Phillips v. Jones

Dallas Court of Appeals, No. 05-15-00005 (January 7, 2016)

Justices Lang-Miers (Opinion), Evans, and Schenck

Both the Texas Supreme Court and the Dallas Court of Appeals have recently explained that a slip-and-fall case isn’t transformed from a simple premises liability claim to a health care liability claim, subject to the expert-report and other requirements of Civil Practice & Remedies Code Chapter 74, just because the accident occurred in a medical facility. (See previous blog posts here and here.) But in Phillips, the Dallas Court found that slipping off the step of an examining room table does give rise to a health care liability claim.

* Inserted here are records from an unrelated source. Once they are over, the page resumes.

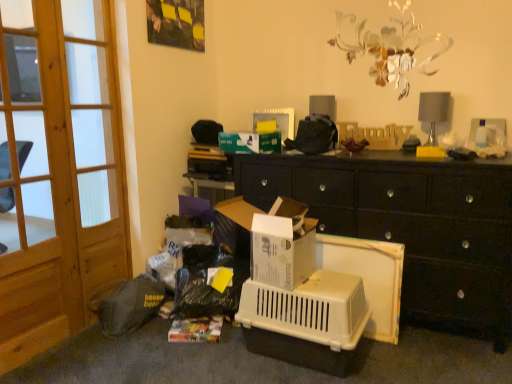 Question: Can you confirm if wooden screen door at left, the first screen door positioned from the right, is wider than white cardboard box at center?

Choices:
 (A) no
 (B) yes

Answer: (A)

Question: From a real-world perspective, does wooden screen door at left, the first screen door positioned from the right, sit lower than white cardboard box at center?

Choices:
 (A) no
 (B) yes

Answer: (A)

Question: From the image's perspective, is wooden screen door at left, the first screen door positioned from the right, on top of white cardboard box at center?

Choices:
 (A) yes
 (B) no

Answer: (A)

Question: Is wooden screen door at left, the first screen door positioned from the right, aimed at white cardboard box at center?

Choices:
 (A) no
 (B) yes

Answer: (B)

Question: Is wooden screen door at left, the first screen door positioned from the right, located outside white cardboard box at center?

Choices:
 (A) yes
 (B) no

Answer: (A)

Question: Relative to wooden screen door at left, which is the 1th screen door in left-to-right order, is wooden screen door at left, which is counted as the second screen door, starting from the left, in front or behind?

Choices:
 (A) behind
 (B) front

Answer: (A)

Question: Is wooden screen door at left, the first screen door positioned from the right, bigger or smaller than wooden screen door at left, which is the 1th screen door in left-to-right order?

Choices:
 (A) big
 (B) small

Answer: (B)

Question: Is wooden screen door at left, which is counted as the second screen door, starting from the left, taller or shorter than wooden screen door at left, which ranks as the 2th screen door in right-to-left order?

Choices:
 (A) tall
 (B) short

Answer: (A)

Question: Is wooden screen door at left, the first screen door positioned from the right, to the left or to the right of wooden screen door at left, which is the 1th screen door in left-to-right order, in the image?

Choices:
 (A) right
 (B) left

Answer: (A)

Question: Is point (226, 201) positioned closer to the camera than point (96, 140)?

Choices:
 (A) farther
 (B) closer

Answer: (B)

Question: Would you say white cardboard box at center is inside or outside wooden screen door at left, which is counted as the second screen door, starting from the left?

Choices:
 (A) inside
 (B) outside

Answer: (B)

Question: Is white cardboard box at center taller or shorter than wooden screen door at left, the first screen door positioned from the right?

Choices:
 (A) short
 (B) tall

Answer: (A)

Question: From the image's perspective, is white cardboard box at center positioned above or below wooden screen door at left, which is counted as the second screen door, starting from the left?

Choices:
 (A) below
 (B) above

Answer: (A)

Question: Would you say wooden screen door at left, which is the 1th screen door in left-to-right order, is inside or outside wooden screen door at left, the first screen door positioned from the right?

Choices:
 (A) outside
 (B) inside

Answer: (A)

Question: Considering their positions, is wooden screen door at left, which is the 1th screen door in left-to-right order, located in front of or behind wooden screen door at left, the first screen door positioned from the right?

Choices:
 (A) front
 (B) behind

Answer: (A) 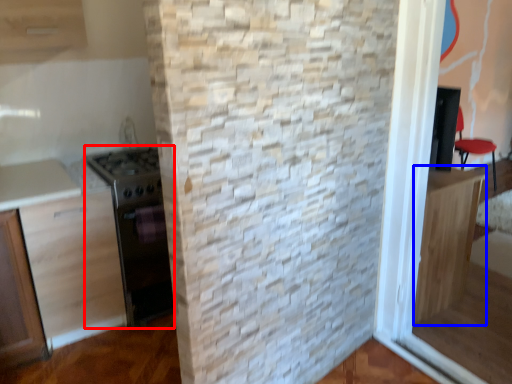 Question: Which point is further to the camera, appliance (highlighted by a red box) or cabinetry (highlighted by a blue box)?

Choices:
 (A) appliance
 (B) cabinetry

Answer: (A)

The plaintiff argued her claim was not subject to Chapter 74 because it was “not based upon any medical care provided or not provided by the Appellees” and was not “based upon any departure from accepted standards of medical care directly related to health care provided to [her] by the Appellees.” The Court disagreed, stating that the pivotal issue is whether the claim “implicate[s] the defendant’s duties as a health care provider, including its duties to provide for patient safety.” The Court noted that the examination room where the fall occurred is not “accessible by the public,” that the physician uses the examination room to examine patients who have sought the physician’s medical services, and that the examination table is an “instrumentality integral to the rendition of medical services in a physician’s examination room.” The Court distinguished recent cases in which accidents in hospital elevators, parking lots, and lobbies were held not to have a “substantive nexus” with the provision of health care.

The plaintiff’s claims, therefore, were health care liability claims, and the trial court was correct in dismissing those claims because of plaintiff’s failure to tender an expert report as required under Chapter 74.